Joss paper of jaxDecomp #20

ASKabalan · 2024-06-27T14:00:21Z

Adding a draft of JOSS paper

EiffL · 2024-07-07T21:57:44Z

Lol, @ASKabalan ^^ so many force pushes, can we forbid the force pushes from now on?

Co-authored-by: Wassim KABALAN <[email protected]>

EiffL · 2024-07-09T04:16:56Z

Thanks @ASKabalan for the draft, it's a very good start, I have some high level comments that I will add here, and maybe make some particular comments on the markdown file.

My main overaching comment is that this is not a jaxpm paper, it's a jaxDecomp paper. PM simulations are just one potential example of real world application, but not the only raison d'etre of the library.

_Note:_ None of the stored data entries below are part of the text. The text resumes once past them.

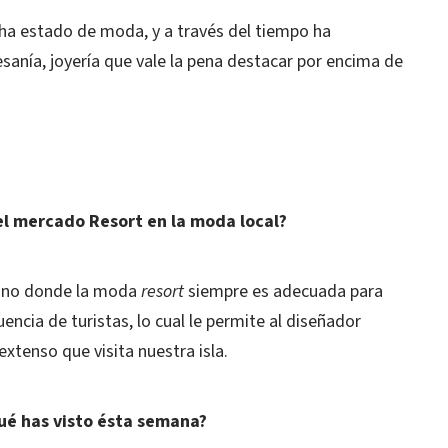
 ha estado de moda, y a través del tiempo ha
sanía, joyería que vale la pena destacar por encima de
el mercado Resort en la moda local?
rano donde la moda
resort
siempre es adecuada para
uencia de turistas, lo cual le permite al diseñador
extenso que visita nuestra isla.
é has visto ésta semana?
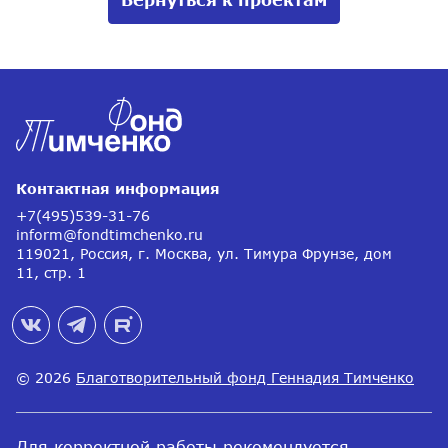
Контактная информация
+7(495)539-31-76
inform@fondtimchenko.ru
119021, Россия, г. Москва, ул. Тимура Фрунзе, дом
11, стр. 1
© 2026
Благотворительный фонд Геннадия Тимченко
Для корректной работы рекомендуется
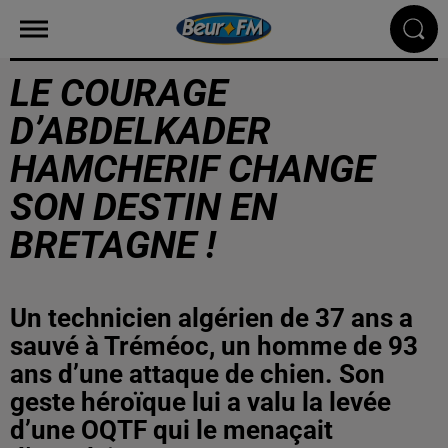
LE COURAGE
D’ABDELKADER
HAMCHERIF CHANGE
SON DESTIN EN
BRETAGNE !
Un technicien algérien de 37 ans a
sauvé à Tréméoc, un homme de 93
ans d’une attaque de chien. Son
geste héroïque lui a valu la levée
d’une OQTF qui le menaçait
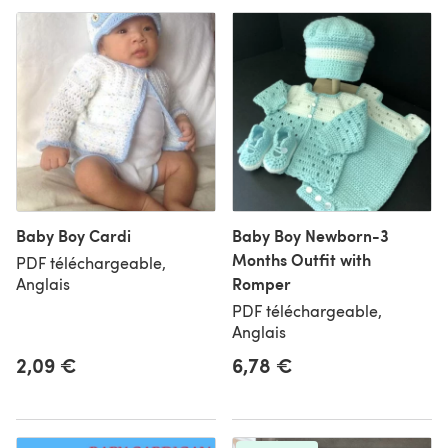
Baby Boy Cardi
Baby Boy Newborn-3
Months Outfit with
PDF téléchargeable,
Romper
Anglais
PDF téléchargeable,
Anglais
2,09 €
6,78 €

Motivation: Currently you open the abstract with cosmological simulations, but that is not the right level for this paper. This is a software paper for a distribution library. So I think the story should be different. You can for instance take a look at how mpi4jax structured their abstract: https://joss.theoj.org/papers/10.21105/joss.03419

I think our story here in the abstract could be the following:

JAX has been a powerful tool for scientific computations, not just machine learning (cite e.g. jax-cosmo ;-) or jax-md)
Until very recently general distributed computing (multinode) was not easy in JAX, which hinders the applicability of the framework for HPC tasks.
Some solutions have been proposed in the past for SPMD, in particular mpi4jax. However mpi4jax has limitations, it is not compatible with JAX array distribution logic, limited to "small" messages of less than 2GB.
Over the last year, a huge amount of progress has happened in JAX regarding its native support for SPMD through the unified jax.Array API and the merge of jit and pjit.
However, not all native JAX operations have a specialized distribution strategy, and so pjitting a program can currently lead to more communication than necessary for some operations. And in particular the key operation we are concerned with is 3D FFT.
To alleviate these limitations, we introduce jaxDecomp, a jax wrapper for the cuDecomp domain decompositiopn library, which provides jax primitives with highly efficient CUDA implementations for key operations needed for HPC simulation tasks, namely 3D FFTs and halo exchanges.
Being implemented as jax primitives, jaxDecomp directly builds on top of the distributed Array strategy in JAX, and is compatible with jax transformation such as jax.grad and jax.jit
Through cuDecomp, jaxDecomp provides lowlevel NCCL, CUDA-Aware MPI, and NVSHMEM backends for distributed array transpose operations.

Statement of Need Here the main point is that we should motivate why native jax distribution might not be enough. We can say that for numerical simulations on HPC systems, we would like to allow for peak performance, and performance is bottlenecked by inter-gpu communications. While it's technically possible to write for instance a distributed FFT in native JAX , here our aim is to go for unbeatable performance using a highly optimized and dedicated CUDA library as the backend.
- Pour faire les choses bien, here we might want to compare in the benchmark the perfomance of a simple distributed FFT op in JAX. By that I mean something like this:

# Create an array
x = jax.random.normal(jax.random.key(0), (32, 32, 32))

# Distributes the array
sharding = PositionalSharding(mesh_utils.create_device_mesh((2,2,1)))
x = jax.device_put(x, sharding)

# Perform 1D FFT along the last dimension and transpose the array
x = jnp.fft.fft(x).transpose(2,0,1)  # [z', x, y]
x = jnp.fft.fft(x).transpose(2,0,1)  # [y', z', x]
x = jnp.fft.fft(x)                              # [y', z', x']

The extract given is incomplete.